> [About this exercise] Leave out the pictures and copy everything else in the entries exactly.

> [Excerpted data]
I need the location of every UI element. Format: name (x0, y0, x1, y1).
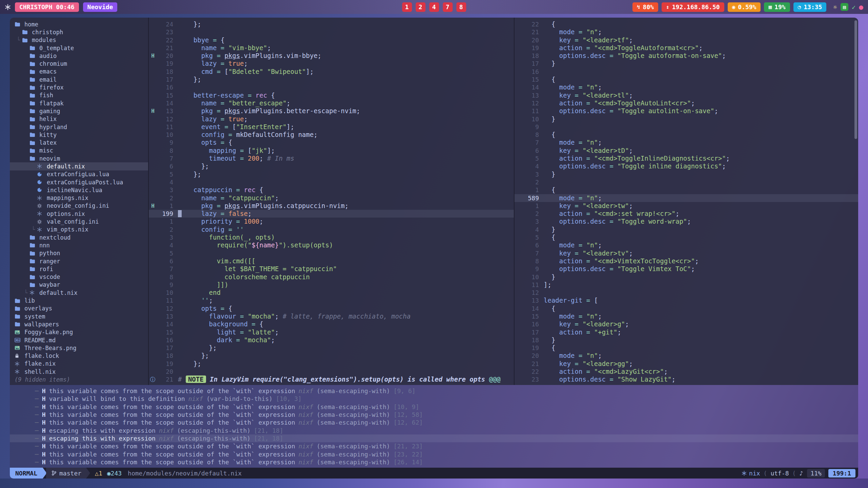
code-line[interactable]: 20 (149, 368, 514, 375)
tree-item-audio[interactable]: audio (10, 52, 148, 60)
code-line[interactable]: 21 mode = "n"; (514, 28, 858, 36)
code-line[interactable]: 2 action = "<cmd>:set wrap!<cr>"; (514, 210, 858, 218)
code-line[interactable]: 4 (149, 178, 514, 186)
tree-item-home[interactable]: home (10, 20, 148, 28)
tree-item-kitty[interactable]: kitty (10, 131, 148, 139)
code-line[interactable]: 19 { (514, 344, 858, 352)
code-line[interactable]: 19 }; (149, 360, 514, 368)
code-line[interactable]: 18 options.desc = "Toggle autoformat-on-… (514, 52, 858, 60)
tab-4[interactable]: 4 (429, 2, 439, 12)
code-line[interactable]: 19 lazy = true; (149, 60, 514, 67)
code-line[interactable]: H20 pkg = pkgs.vimPlugins.vim-bbye; (149, 52, 514, 60)
code-line[interactable]: 19 action = "<cmd>ToggleAutoformat<cr>"; (514, 44, 858, 52)
tree-item-neovide-config-ini[interactable]: neovide_config.ini (10, 202, 148, 210)
code-line[interactable]: 20 mode = "n"; (514, 352, 858, 360)
tree-item-rofi[interactable]: rofi (10, 265, 148, 273)
code-line[interactable]: 5 (149, 249, 514, 257)
code-line[interactable]: 12 action = "<cmd>ToggleAutoLint<cr>"; (514, 99, 858, 107)
tree-item-lib[interactable]: lib (10, 297, 148, 304)
code-line[interactable]: 21 name = "vim-bbye"; (149, 44, 514, 52)
code-line[interactable]: 9 options.desc = "Toggle Vimtex ToC"; (514, 265, 858, 273)
tree-item-neovim[interactable]: neovim (10, 155, 148, 162)
code-line[interactable]: 9 opts = { (149, 139, 514, 146)
code-line[interactable]: 22 { (514, 20, 858, 28)
code-line[interactable]: 1 key = "<leader>tw"; (514, 202, 858, 210)
code-line[interactable]: 4 require("${name}").setup(opts) (149, 241, 514, 249)
tab-2[interactable]: 2 (416, 2, 425, 12)
code-line[interactable]: 5 action = "<cmd>ToggleInlineDiagnostics… (514, 155, 858, 162)
code-line[interactable]: 199 lazy = false; (149, 210, 514, 218)
code-line[interactable]: 8 colorscheme catppuccin (149, 273, 514, 281)
tree-item-flatpak[interactable]: flatpak (10, 99, 148, 107)
brightness-icon[interactable]: ☼ (833, 3, 837, 11)
code-line[interactable]: 5 { (514, 233, 858, 241)
tree-item-vale-config-ini[interactable]: vale_config.ini (10, 218, 148, 225)
code-line[interactable]: 589 mode = "n"; (514, 194, 858, 202)
code-line[interactable]: H1 pkg = pkgs.vimPlugins.catppuccin-nvim… (149, 202, 514, 210)
diagnostic-row[interactable]: ─Hescaping this with expressionnixf(esca… (10, 426, 858, 434)
tree-item-readme-md[interactable]: README.md (10, 336, 148, 344)
tree-item-shell-nix[interactable]: shell.nix (10, 368, 148, 375)
tree-item-default-nix[interactable]: └default.nix (10, 289, 148, 297)
code-line[interactable]: 17 } (514, 60, 858, 67)
code-line[interactable]: 13leader-git = [ (514, 297, 858, 304)
tree-item-modules[interactable]: └modules (10, 36, 148, 44)
code-line[interactable]: 6 key = "<leader>tD"; (514, 147, 858, 155)
tree-item-three-bears-png[interactable]: Three-Bears.png (10, 344, 148, 352)
code-line[interactable]: 22 bbye = { (149, 36, 514, 44)
tree-item-extraconfiglua-lua[interactable]: extraConfigLua.lua (10, 170, 148, 178)
code-line[interactable]: 16 key = "<leader>g"; (514, 320, 858, 328)
diagnostic-row[interactable]: ─Hthis variable comes from the scope out… (10, 458, 858, 466)
code-line[interactable]: 6 mode = "n"; (514, 241, 858, 249)
code-line[interactable]: 10 end (149, 289, 514, 297)
code-line[interactable]: 13 flavour = "mocha"; # latte, frappe, m… (149, 312, 514, 320)
code-line[interactable]: 14 background = { (149, 320, 514, 328)
tree-item-inclinenavic-lua[interactable]: inclineNavic.lua (10, 186, 148, 194)
tree-item-system[interactable]: system (10, 312, 148, 320)
code-line[interactable]: 16 dark = "mocha"; (149, 336, 514, 344)
git-branch[interactable]: master (46, 468, 86, 479)
code-line[interactable]: 24 }; (149, 20, 514, 28)
tree-item-foggy-lake-png[interactable]: Foggy-Lake.png (10, 328, 148, 336)
session-badge[interactable]: CHRISTOPH 00:46 (15, 2, 79, 12)
tree-item-hyprland[interactable]: hyprland (10, 123, 148, 131)
code-line[interactable]: 16 (149, 83, 514, 91)
code-line[interactable]: 3 catppuccin = rec { (149, 186, 514, 194)
code-line[interactable]: 7 key = "<leader>tv"; (514, 249, 858, 257)
code-line[interactable]: 10 config = mkDefaultConfig name; (149, 131, 514, 139)
code-line[interactable]: 14 { (514, 305, 858, 312)
tree-item-waybar[interactable]: waybar (10, 281, 148, 289)
code-line[interactable]: 20 key = "<leader>tf"; (514, 36, 858, 44)
diagnostic-row[interactable]: ─Hthis variable comes from the scope out… (10, 387, 858, 395)
code-line[interactable]: 12 (514, 289, 858, 297)
code-line[interactable]: 7 timeout = 200; # In ms (149, 155, 514, 162)
tree-item-mappings-nix[interactable]: mappings.nix (10, 194, 148, 202)
tree-item-misc[interactable]: misc (10, 147, 148, 155)
code-line[interactable]: 3 options.desc = "Toggle word-wrap"; (514, 218, 858, 225)
code-line[interactable]: 15 mode = "n"; (514, 312, 858, 320)
tree-item-overlays[interactable]: overlays (10, 305, 148, 312)
code-line[interactable]: 1 { (514, 186, 858, 194)
code-line[interactable]: 6 vim.cmd([[ (149, 257, 514, 265)
check-icon[interactable]: ✓ (852, 3, 855, 11)
code-line[interactable]: 15 { (514, 76, 858, 83)
code-line[interactable]: 12 opts = { (149, 305, 514, 312)
code-line[interactable]: 23 (149, 28, 514, 36)
tree-item-nnn[interactable]: nnn (10, 241, 148, 249)
tree-item-default-nix[interactable]: default.nix (10, 162, 148, 170)
code-line[interactable]: 11 ''; (149, 297, 514, 304)
diagnostic-counts[interactable]: △1 ◉243 (95, 470, 122, 477)
code-line[interactable]: 4 options.desc = "Toggle inline diagnost… (514, 162, 858, 170)
code-line[interactable]: 2 (514, 178, 858, 186)
code-line[interactable]: 16 (514, 68, 858, 76)
code-line[interactable]: 9 (514, 123, 858, 131)
tree-item-python[interactable]: python (10, 249, 148, 257)
code-line[interactable]: 13 key = "<leader>tl"; (514, 92, 858, 99)
tree-item-9-hidden-items[interactable]: (9 hidden items) (10, 375, 148, 383)
tree-item-latex[interactable]: latex (10, 139, 148, 146)
tree-item-email[interactable]: email (10, 76, 148, 83)
code-line[interactable]: 14 mode = "n"; (514, 83, 858, 91)
code-line[interactable]: 7 let $BAT_THEME = "catppuccin" (149, 265, 514, 273)
tree-item-0-template[interactable]: 0_template (10, 44, 148, 52)
tree-item-vscode[interactable]: vscode (10, 273, 148, 281)
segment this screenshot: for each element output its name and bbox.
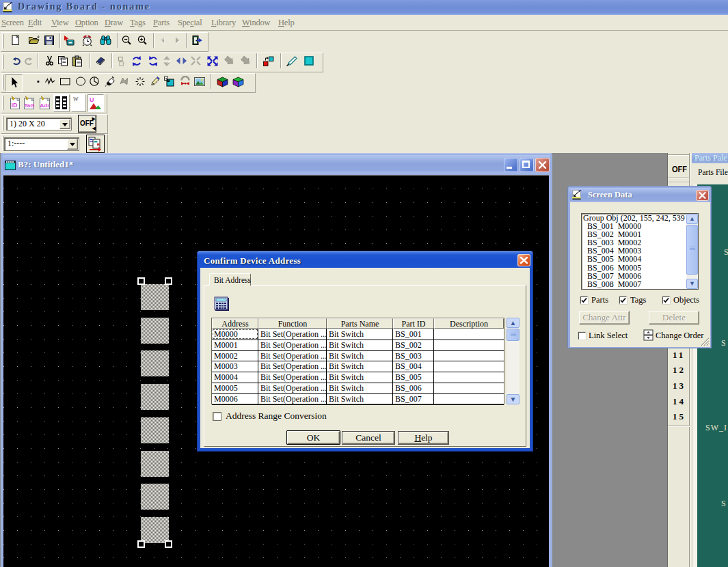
svg-text:ID: ID <box>12 102 18 109</box>
svg-text:TaG: TaG <box>25 102 35 109</box>
svg-text:U: U <box>90 96 94 103</box>
svg-text:W: W <box>73 96 79 102</box>
svg-text:Adr: Adr <box>40 102 50 109</box>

> [Exercise response]
I need the location of every UI element. Format: name (x0, y0, x1, y1).
code-line[interactable]: 20 (149, 368, 514, 375)
tree-item-audio[interactable]: audio (10, 52, 148, 60)
code-line[interactable]: 21 mode = "n"; (514, 28, 858, 36)
code-line[interactable]: 2 action = "<cmd>:set wrap!<cr>"; (514, 210, 858, 218)
code-line[interactable]: 4 (149, 178, 514, 186)
tree-item-home[interactable]: home (10, 20, 148, 28)
tree-item-kitty[interactable]: kitty (10, 131, 148, 139)
code-line[interactable]: 19 { (514, 344, 858, 352)
code-line[interactable]: 19 }; (149, 360, 514, 368)
code-line[interactable]: 18 options.desc = "Toggle autoformat-on-… (514, 52, 858, 60)
tab-4[interactable]: 4 (429, 2, 439, 12)
code-line[interactable]: 19 lazy = true; (149, 60, 514, 67)
code-line[interactable]: H20 pkg = pkgs.vimPlugins.vim-bbye; (149, 52, 514, 60)
code-line[interactable]: 19 action = "<cmd>ToggleAutoformat<cr>"; (514, 44, 858, 52)
tree-item-neovide-config-ini[interactable]: neovide_config.ini (10, 202, 148, 210)
code-line[interactable]: 20 mode = "n"; (514, 352, 858, 360)
tree-item-rofi[interactable]: rofi (10, 265, 148, 273)
code-line[interactable]: 5 (149, 249, 514, 257)
code-line[interactable]: 12 action = "<cmd>ToggleAutoLint<cr>"; (514, 99, 858, 107)
tree-item-lib[interactable]: lib (10, 297, 148, 304)
code-line[interactable]: 21 name = "vim-bbye"; (149, 44, 514, 52)
code-line[interactable]: 9 options.desc = "Toggle Vimtex ToC"; (514, 265, 858, 273)
tree-item-neovim[interactable]: neovim (10, 155, 148, 162)
code-line[interactable]: 9 opts = { (149, 139, 514, 146)
code-line[interactable]: 22 { (514, 20, 858, 28)
code-line[interactable]: 1 key = "<leader>tw"; (514, 202, 858, 210)
code-line[interactable]: 4 require("${name}").setup(opts) (149, 241, 514, 249)
tab-2[interactable]: 2 (416, 2, 425, 12)
code-line[interactable]: 5 action = "<cmd>ToggleInlineDiagnostics… (514, 155, 858, 162)
code-line[interactable]: 199 lazy = false; (149, 210, 514, 218)
code-line[interactable]: 8 colorscheme catppuccin (149, 273, 514, 281)
tree-item-flatpak[interactable]: flatpak (10, 99, 148, 107)
brightness-icon[interactable]: ☼ (833, 3, 837, 11)
code-line[interactable]: 5 { (514, 233, 858, 241)
tree-item-vale-config-ini[interactable]: vale_config.ini (10, 218, 148, 225)
code-line[interactable]: 589 mode = "n"; (514, 194, 858, 202)
code-line[interactable]: H1 pkg = pkgs.vimPlugins.catppuccin-nvim… (149, 202, 514, 210)
diagnostic-row[interactable]: ─Hescaping this with expressionnixf(esca… (10, 426, 858, 434)
tree-item-readme-md[interactable]: README.md (10, 336, 148, 344)
tree-item-shell-nix[interactable]: shell.nix (10, 368, 148, 375)
tree-item-default-nix[interactable]: └default.nix (10, 289, 148, 297)
code-line[interactable]: 17 } (514, 60, 858, 67)
code-line[interactable]: 13leader-git = [ (514, 297, 858, 304)
tree-item-modules[interactable]: └modules (10, 36, 148, 44)
code-line[interactable]: 6 key = "<leader>tD"; (514, 147, 858, 155)
tree-item-three-bears-png[interactable]: Three-Bears.png (10, 344, 148, 352)
code-line[interactable]: 22 bbye = { (149, 36, 514, 44)
tree-item-extraconfiglua-lua[interactable]: extraConfigLua.lua (10, 170, 148, 178)
code-line[interactable]: 16 key = "<leader>g"; (514, 320, 858, 328)
diagnostic-row[interactable]: ─Hthis variable comes from the scope out… (10, 458, 858, 466)
code-line[interactable]: 6 mode = "n"; (514, 241, 858, 249)
code-line[interactable]: 10 end (149, 289, 514, 297)
code-line[interactable]: 13 flavour = "mocha"; # latte, frappe, m… (149, 312, 514, 320)
code-line[interactable]: 14 background = { (149, 320, 514, 328)
tree-item-inclinenavic-lua[interactable]: inclineNavic.lua (10, 186, 148, 194)
tree-item-system[interactable]: system (10, 312, 148, 320)
code-line[interactable]: 16 dark = "mocha"; (149, 336, 514, 344)
git-branch[interactable]: master (46, 468, 86, 479)
code-line[interactable]: 24 }; (149, 20, 514, 28)
tree-item-foggy-lake-png[interactable]: Foggy-Lake.png (10, 328, 148, 336)
session-badge[interactable]: CHRISTOPH 00:46 (15, 2, 79, 12)
tree-item-hyprland[interactable]: hyprland (10, 123, 148, 131)
code-line[interactable]: 16 (149, 83, 514, 91)
code-line[interactable]: 3 catppuccin = rec { (149, 186, 514, 194)
code-line[interactable]: 7 key = "<leader>tv"; (514, 249, 858, 257)
code-line[interactable]: 10 config = mkDefaultConfig name; (149, 131, 514, 139)
code-line[interactable]: 14 { (514, 305, 858, 312)
tree-item-waybar[interactable]: waybar (10, 281, 148, 289)
code-line[interactable]: 20 key = "<leader>tf"; (514, 36, 858, 44)
diagnostic-row[interactable]: ─Hthis variable comes from the scope out… (10, 387, 858, 395)
code-line[interactable]: 12 (514, 289, 858, 297)
code-line[interactable]: 7 timeout = 200; # In ms (149, 155, 514, 162)
tree-item-mappings-nix[interactable]: mappings.nix (10, 194, 148, 202)
tree-item-misc[interactable]: misc (10, 147, 148, 155)
code-line[interactable]: 3 options.desc = "Toggle word-wrap"; (514, 218, 858, 225)
code-line[interactable]: 15 mode = "n"; (514, 312, 858, 320)
tree-item-overlays[interactable]: overlays (10, 305, 148, 312)
code-line[interactable]: 1 { (514, 186, 858, 194)
code-line[interactable]: 6 vim.cmd([[ (149, 257, 514, 265)
check-icon[interactable]: ✓ (852, 3, 855, 11)
code-line[interactable]: 15 { (514, 76, 858, 83)
code-line[interactable]: 12 opts = { (149, 305, 514, 312)
code-line[interactable]: 23 (149, 28, 514, 36)
tree-item-nnn[interactable]: nnn (10, 241, 148, 249)
tree-item-default-nix[interactable]: default.nix (10, 162, 148, 170)
code-line[interactable]: 11 ''; (149, 297, 514, 304)
diagnostic-counts[interactable]: △1 ◉243 (95, 470, 122, 477)
code-line[interactable]: 4 options.desc = "Toggle inline diagnost… (514, 162, 858, 170)
code-line[interactable]: 2 (514, 178, 858, 186)
code-line[interactable]: 16 (514, 68, 858, 76)
code-line[interactable]: 9 (514, 123, 858, 131)
tree-item-python[interactable]: python (10, 249, 148, 257)
code-line[interactable]: 13 key = "<leader>tl"; (514, 92, 858, 99)
tree-item-9-hidden-items[interactable]: (9 hidden items) (10, 375, 148, 383)
tree-item-latex[interactable]: latex (10, 139, 148, 146)
tree-item-email[interactable]: email (10, 76, 148, 83)
code-line[interactable]: 14 mode = "n"; (514, 83, 858, 91)
code-line[interactable]: 7 let $BAT_THEME = "catppuccin" (149, 265, 514, 273)
tree-item-0-template[interactable]: 0_template (10, 44, 148, 52)
tree-item-vscode[interactable]: vscode (10, 273, 148, 281)
segment this screenshot: for each element output its name and bbox.
svg-text:ID: ID <box>12 102 18 109</box>
svg-text:TaG: TaG <box>25 102 35 109</box>
svg-text:U: U <box>90 96 94 103</box>
svg-text:W: W <box>73 96 79 102</box>
svg-text:Adr: Adr <box>40 102 50 109</box>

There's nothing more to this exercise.